I dropped him off on Thursday morning for his surgery (and can I just say that having to leave my baby anywhere and the thought of him thinking I may have abandoned him made me break down? seriously, what is with all of these emotions?!) and got to pick him up that afternoon after work. He was completely out of it and the poor thing couldn't even sit up right or at all without help. I had to load him into Doug Judy and unload him and carry him in the house when we got home. 

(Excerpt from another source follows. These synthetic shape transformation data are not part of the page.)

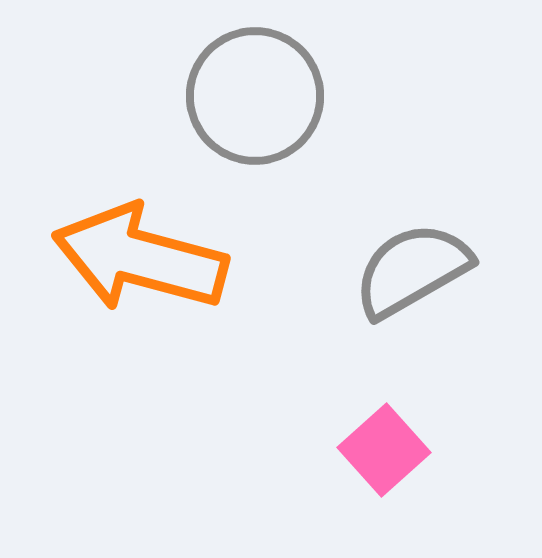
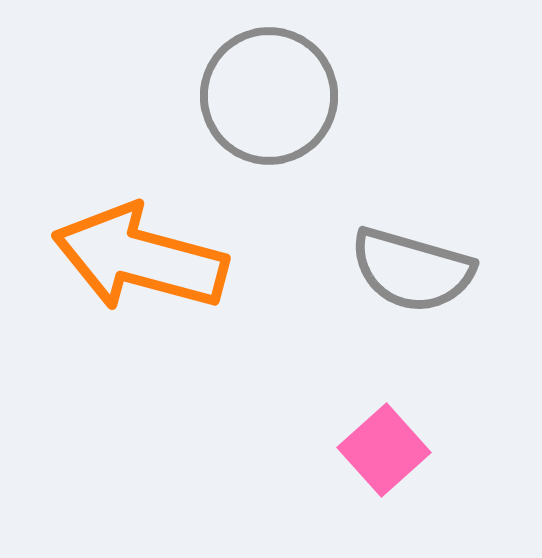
gray circle: moved 14 px right
gray semicircle: rotated 134 degrees counterclockwise
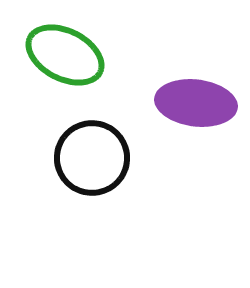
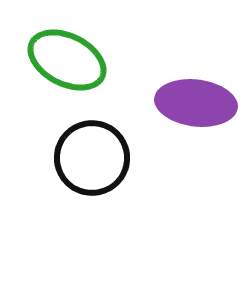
green ellipse: moved 2 px right, 5 px down
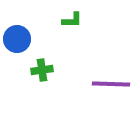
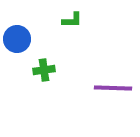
green cross: moved 2 px right
purple line: moved 2 px right, 4 px down
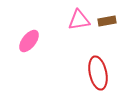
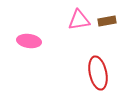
pink ellipse: rotated 60 degrees clockwise
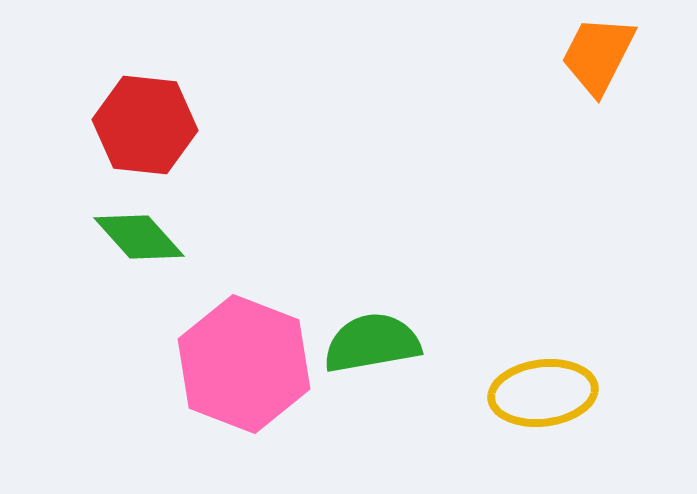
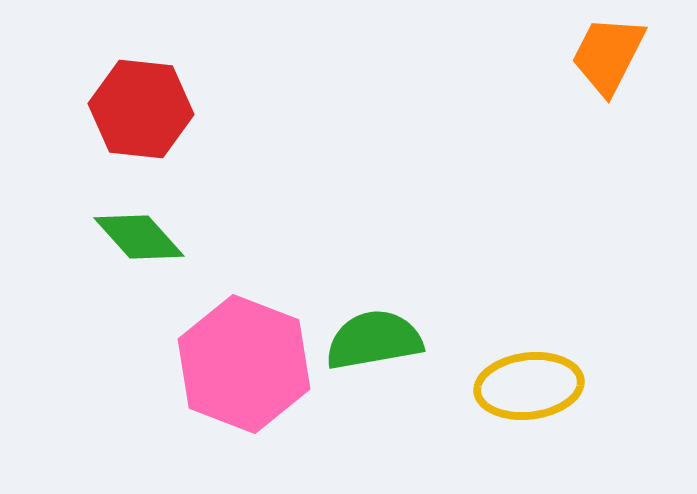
orange trapezoid: moved 10 px right
red hexagon: moved 4 px left, 16 px up
green semicircle: moved 2 px right, 3 px up
yellow ellipse: moved 14 px left, 7 px up
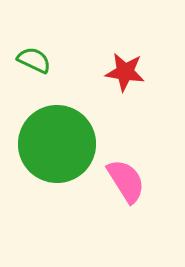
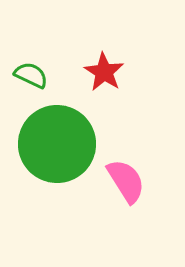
green semicircle: moved 3 px left, 15 px down
red star: moved 21 px left; rotated 24 degrees clockwise
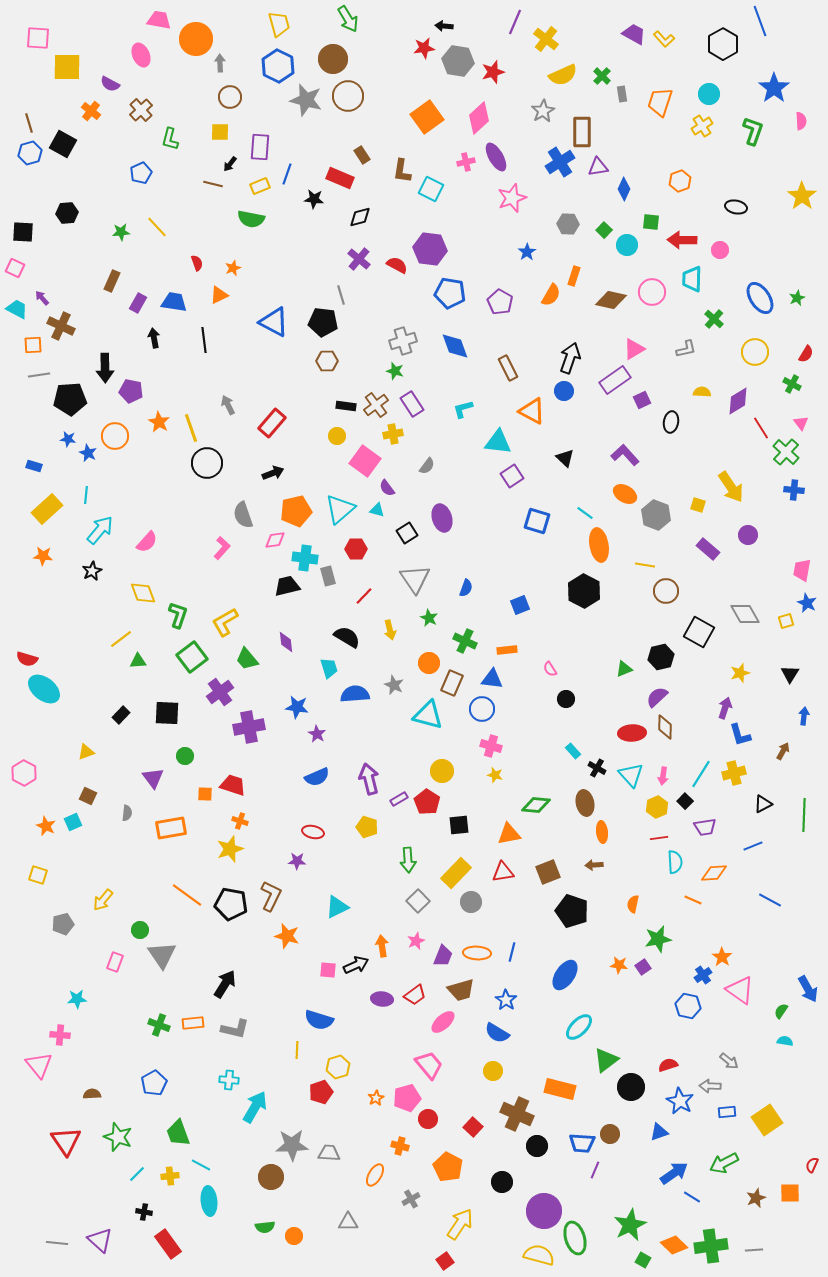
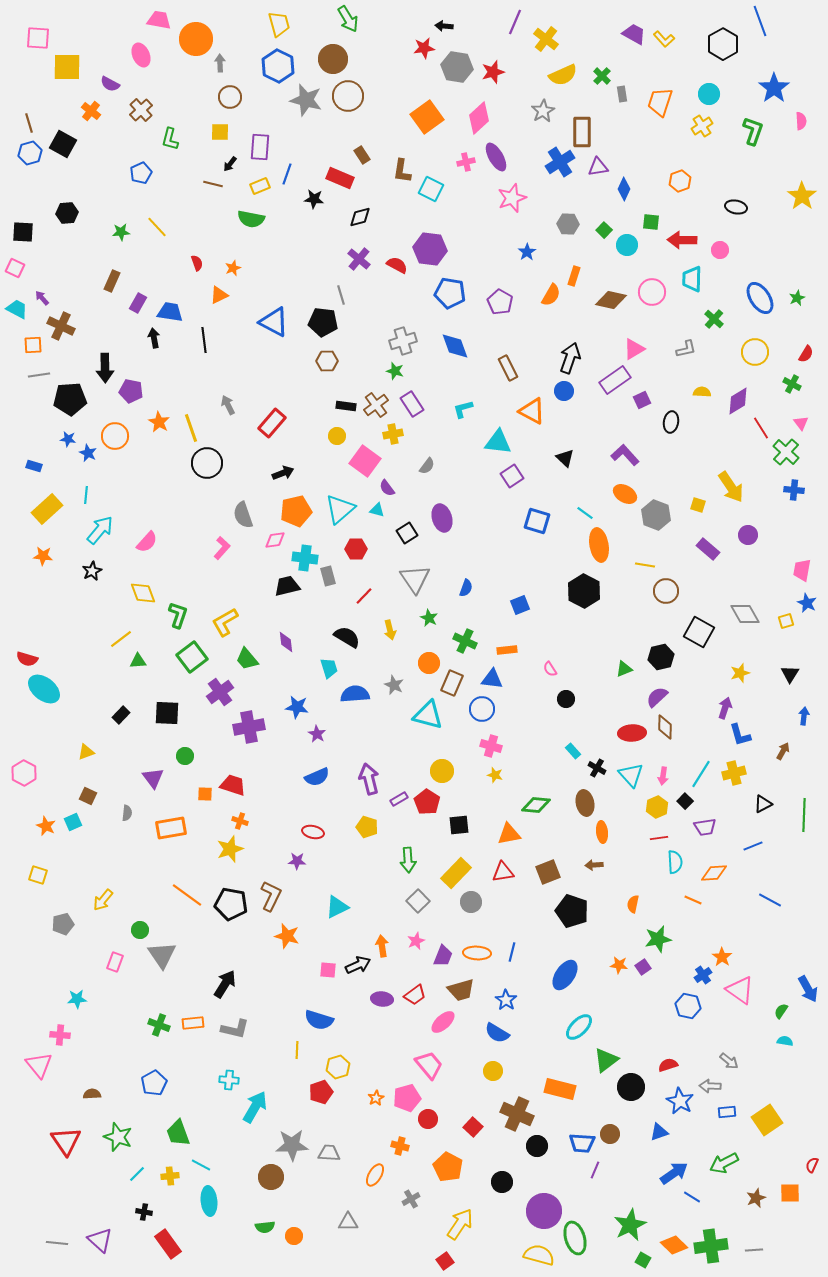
gray hexagon at (458, 61): moved 1 px left, 6 px down
blue trapezoid at (174, 302): moved 4 px left, 10 px down
black arrow at (273, 473): moved 10 px right
black arrow at (356, 965): moved 2 px right
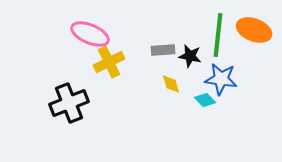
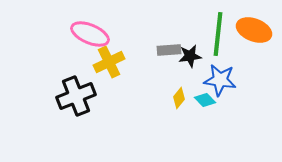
green line: moved 1 px up
gray rectangle: moved 6 px right
black star: rotated 20 degrees counterclockwise
blue star: moved 1 px left, 1 px down
yellow diamond: moved 8 px right, 14 px down; rotated 55 degrees clockwise
black cross: moved 7 px right, 7 px up
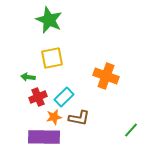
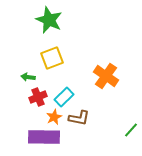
yellow square: rotated 10 degrees counterclockwise
orange cross: rotated 15 degrees clockwise
orange star: rotated 14 degrees counterclockwise
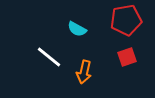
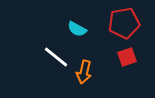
red pentagon: moved 2 px left, 3 px down
white line: moved 7 px right
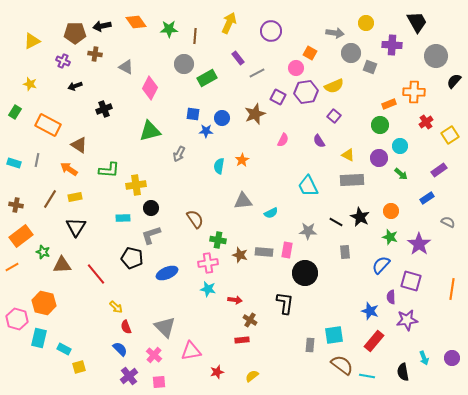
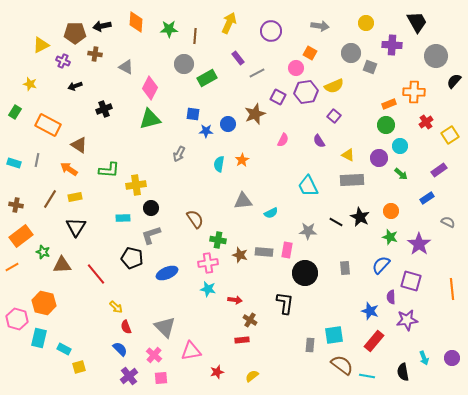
orange diamond at (136, 22): rotated 40 degrees clockwise
gray arrow at (335, 33): moved 15 px left, 7 px up
yellow triangle at (32, 41): moved 9 px right, 4 px down
blue circle at (222, 118): moved 6 px right, 6 px down
green circle at (380, 125): moved 6 px right
green triangle at (150, 131): moved 12 px up
cyan semicircle at (219, 166): moved 2 px up
gray rectangle at (345, 252): moved 16 px down
orange line at (452, 289): rotated 15 degrees counterclockwise
pink square at (159, 382): moved 2 px right, 4 px up
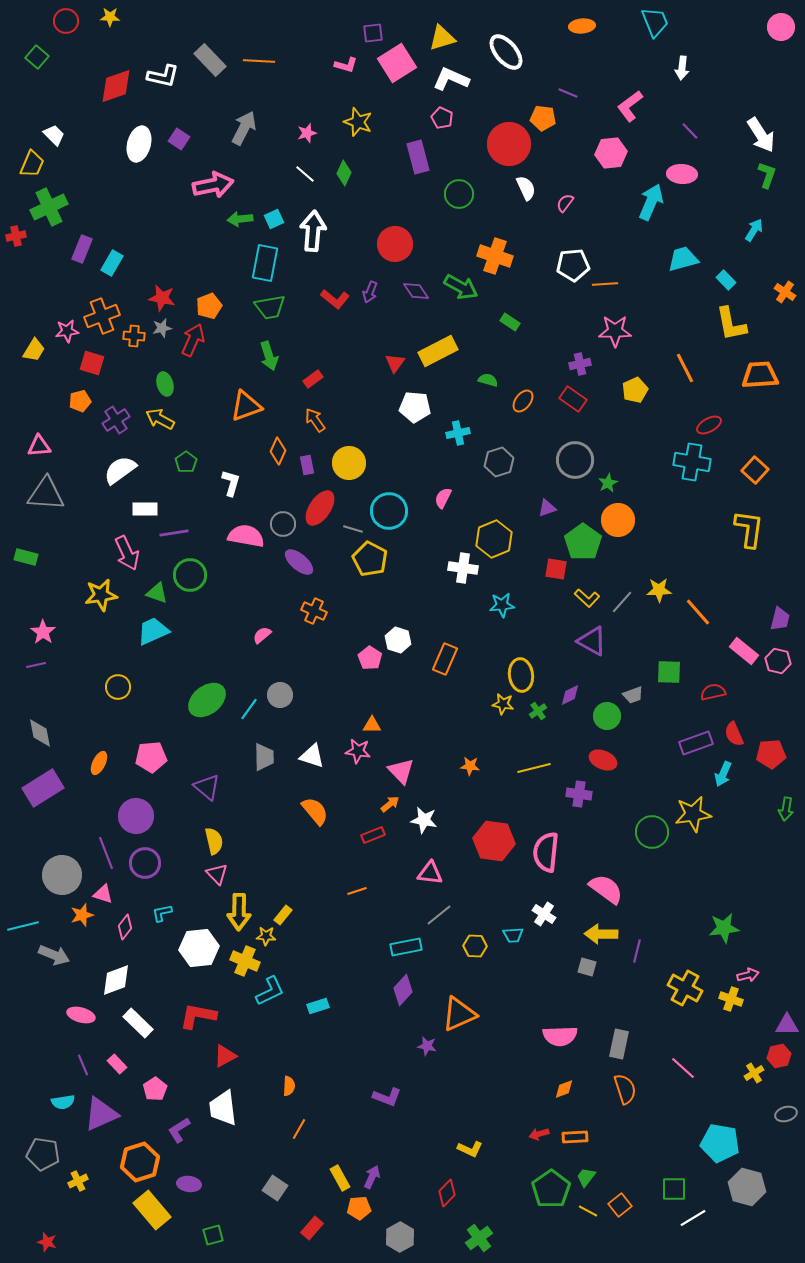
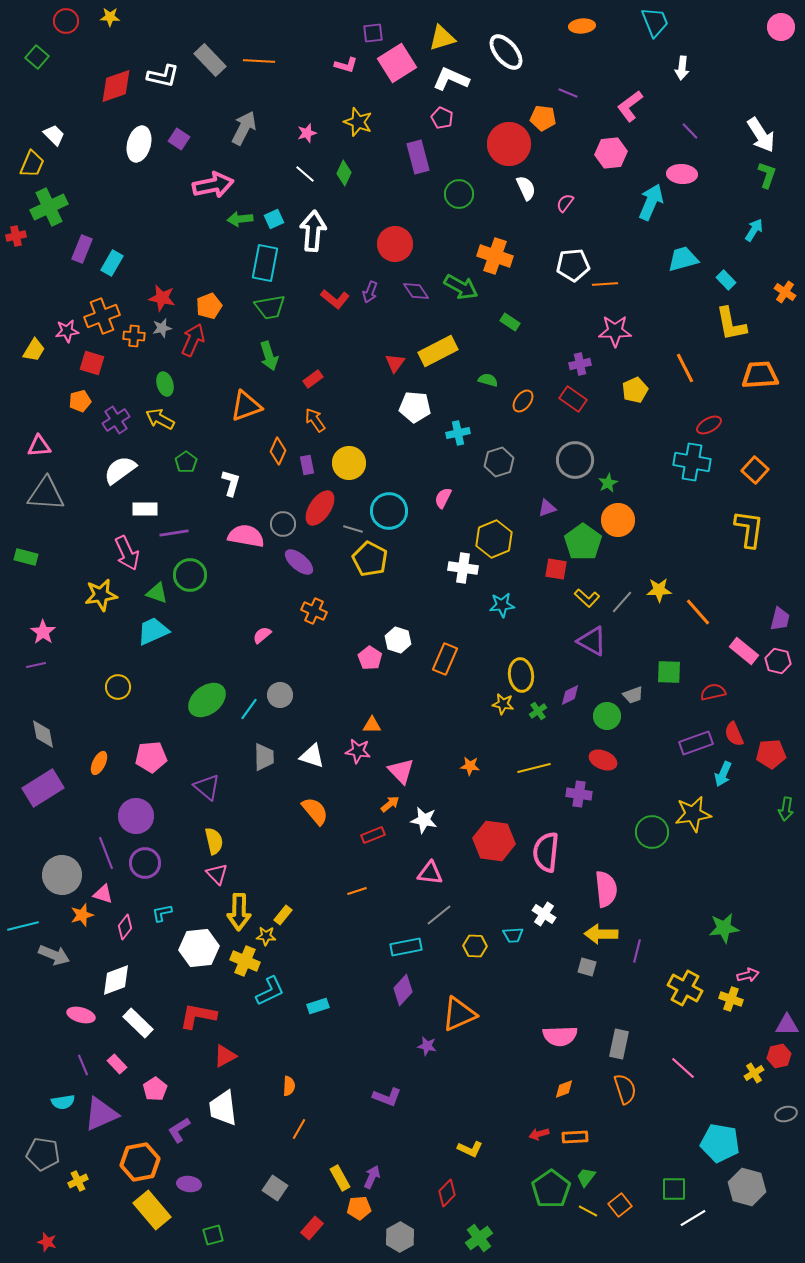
gray diamond at (40, 733): moved 3 px right, 1 px down
pink semicircle at (606, 889): rotated 48 degrees clockwise
orange hexagon at (140, 1162): rotated 6 degrees clockwise
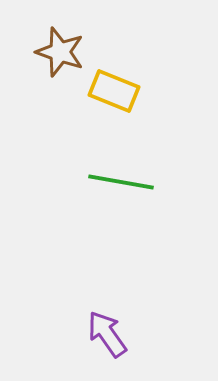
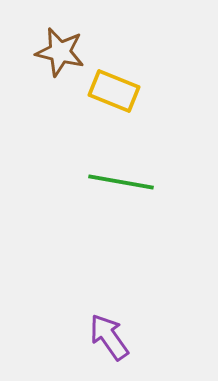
brown star: rotated 6 degrees counterclockwise
purple arrow: moved 2 px right, 3 px down
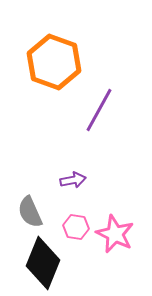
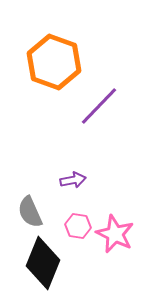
purple line: moved 4 px up; rotated 15 degrees clockwise
pink hexagon: moved 2 px right, 1 px up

We set him up on the futon and the poor thing was just so loopy. After carefully carrying him in and out about four times to use the bathroom (he's on steroids, so lots of peeing, but he couldn't get upright or stay stable long enough to go on his own without some assistance), I finally got some food, water, and meds down him and he passed out.

I stayed home with him on Friday and honestly, that was a really good idea. My poor buddy couldn't really do anything without some kind of help until Saturday afternoon. Apparently, he and anesthesia don't gee haw too well. 

He's still in recovery and has to wear a cone when someone's not home with him. Something that he is very unhappy about, might I add. He just can't seem to figure out that he has to hold his head up to hold the cone up and continues to trip and flip over it, or simply just sits down until you come to help him.

His stitches get removed on 7/15 and hopefully he is and will still be feeling a whole lot better. So.... one serious round of meds (spanning a week and a half) and one surgery (for a hematoma) later and our baby is plum wore out. 🥺

But, his brothers (and parents) are very happy to have him back home. (Side note: we've decided to switch to this vet full time, because we really like him and he's super nice and helpful.)